Leaders, unlike managers, focus not on the achievement of results but on enabling excellence in their people. They do so because they know that sustainable organisational excellence is not possible with mediocre people.
One way to enable excellence in people is to deliberately and consistently ‘raise the bar’. No one ever made it to the Olympics by jumping repeatedly, no matter how often, over a height of 1.50m or even 1.80m. Olympic high jumpers need a coach who continually raises the bar; in the case of the high jump, literally.
Similarly, leaders enable their people to be the best that they can be by continually reimagining and then implementing higher standards of behaviour and performance. An Operations Director, for example, achieved significant improvements in Total Reportable Injury Rate (from 1.9 down to a level of 0.35), a 40% productivity increase and an 80% decrease in customer complaints over a three-year period through the imposition of increasingly exacting safety, quality and efficiency standards.
When it comes to standards there is no truer adage than “the standard you expect, you demonstrate and the standard you walk past is the standard you get.”
Although the standard may be informed by the customer requirements the only person who unequivocally sets the standard is the leader and where the leader pitches the standard is all important.
This was no more apparent than in an insurance company whose advisors sold life insurance to people with little discretionary income. The advisors were measured on average lives per week / number of policies sold. The standard across the country was 7 lives per week. This was the national standard and ‘it always had been’. There was however a team of advisors all fifteen of whom consistently delivered 11 lives per week. The comment from their team leader was ‘I know that 11 lives is a stretch but I did it when I was an advisor and I expect nothing less than that from everyone in my team’. This was not so much an extraordinary sales team as it was an exceptional team leader.
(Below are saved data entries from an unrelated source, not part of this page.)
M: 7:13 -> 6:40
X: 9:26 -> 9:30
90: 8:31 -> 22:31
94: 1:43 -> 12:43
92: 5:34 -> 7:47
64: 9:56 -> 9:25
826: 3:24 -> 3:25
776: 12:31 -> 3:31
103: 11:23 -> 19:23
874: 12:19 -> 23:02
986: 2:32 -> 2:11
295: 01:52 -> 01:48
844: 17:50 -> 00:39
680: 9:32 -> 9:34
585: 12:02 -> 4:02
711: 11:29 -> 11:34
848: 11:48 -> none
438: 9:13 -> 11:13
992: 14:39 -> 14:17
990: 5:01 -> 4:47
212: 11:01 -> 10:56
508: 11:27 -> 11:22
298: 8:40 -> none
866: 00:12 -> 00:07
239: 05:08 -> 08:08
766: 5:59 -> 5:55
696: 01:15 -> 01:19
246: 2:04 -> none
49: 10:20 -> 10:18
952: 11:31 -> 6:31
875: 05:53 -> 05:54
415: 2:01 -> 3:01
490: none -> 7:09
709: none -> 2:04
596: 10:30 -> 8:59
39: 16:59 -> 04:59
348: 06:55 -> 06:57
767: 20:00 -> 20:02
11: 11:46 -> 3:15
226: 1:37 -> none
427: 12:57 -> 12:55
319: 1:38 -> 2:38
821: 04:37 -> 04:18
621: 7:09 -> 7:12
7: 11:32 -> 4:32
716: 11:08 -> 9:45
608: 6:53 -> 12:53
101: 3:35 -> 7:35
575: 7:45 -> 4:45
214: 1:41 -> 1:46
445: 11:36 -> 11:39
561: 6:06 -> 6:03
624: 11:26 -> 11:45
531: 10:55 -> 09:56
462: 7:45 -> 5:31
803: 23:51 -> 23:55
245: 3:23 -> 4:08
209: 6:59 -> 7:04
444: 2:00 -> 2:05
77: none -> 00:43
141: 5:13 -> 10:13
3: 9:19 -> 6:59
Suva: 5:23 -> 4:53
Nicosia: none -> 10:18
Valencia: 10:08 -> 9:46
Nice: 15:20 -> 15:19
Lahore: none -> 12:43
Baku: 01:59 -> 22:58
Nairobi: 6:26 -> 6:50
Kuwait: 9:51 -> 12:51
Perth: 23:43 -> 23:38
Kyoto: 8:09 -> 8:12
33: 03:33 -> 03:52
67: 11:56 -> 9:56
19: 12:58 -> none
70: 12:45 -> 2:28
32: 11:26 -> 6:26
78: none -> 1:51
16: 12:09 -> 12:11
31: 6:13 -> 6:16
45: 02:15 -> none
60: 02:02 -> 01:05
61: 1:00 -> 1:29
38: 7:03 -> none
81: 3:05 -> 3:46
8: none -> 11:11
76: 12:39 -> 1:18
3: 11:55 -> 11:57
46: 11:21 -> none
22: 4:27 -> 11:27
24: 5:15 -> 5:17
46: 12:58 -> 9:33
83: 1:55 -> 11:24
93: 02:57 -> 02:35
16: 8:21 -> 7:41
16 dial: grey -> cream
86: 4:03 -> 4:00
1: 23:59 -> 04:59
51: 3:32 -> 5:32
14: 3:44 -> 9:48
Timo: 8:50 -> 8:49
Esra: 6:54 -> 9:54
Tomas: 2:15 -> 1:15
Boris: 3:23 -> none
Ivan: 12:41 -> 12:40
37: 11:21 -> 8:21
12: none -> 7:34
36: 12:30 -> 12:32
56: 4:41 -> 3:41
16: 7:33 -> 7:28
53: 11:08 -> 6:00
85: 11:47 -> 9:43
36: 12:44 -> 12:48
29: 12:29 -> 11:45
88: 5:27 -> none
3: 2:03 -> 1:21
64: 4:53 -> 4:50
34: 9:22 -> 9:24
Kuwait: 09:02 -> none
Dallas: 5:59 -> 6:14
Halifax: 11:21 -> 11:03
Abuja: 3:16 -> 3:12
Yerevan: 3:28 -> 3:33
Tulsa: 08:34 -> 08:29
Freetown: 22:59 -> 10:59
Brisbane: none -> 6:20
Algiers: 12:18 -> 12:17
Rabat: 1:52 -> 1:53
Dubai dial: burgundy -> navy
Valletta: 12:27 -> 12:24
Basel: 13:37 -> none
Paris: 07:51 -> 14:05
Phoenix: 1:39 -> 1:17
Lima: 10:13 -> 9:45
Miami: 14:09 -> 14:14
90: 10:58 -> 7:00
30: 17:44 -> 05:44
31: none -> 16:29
Simply put, if you expect only the best from people then, more often than not, the best is what you get. Conversely, when managers set the bar low their people live down to their lesser expectations. They hop over the bar with ease, they are not stretched and they don’t grow.
In addition to challenging their people to be the very best that they can be exemplary leaders act as role models of the standards they demand from people. They set the example in terms of both the behaviour and performance they want others to emulate; to match and even surpass.
They also insist that the standards they set are adhered to. Leaders do this by holding their people accountable against the standard. They ensure that there are positive consequences for those who meet and exceed the standard and sanctions for those who wilfully choose not to adhere to them.
Human excellence in any context, at home, in the classroom, at work and in society does not happen by chance. It is only when those in authority call for, demonstrate and insist on it that they get it.
Imagine what organisations would be like if more leaders at work did simply that.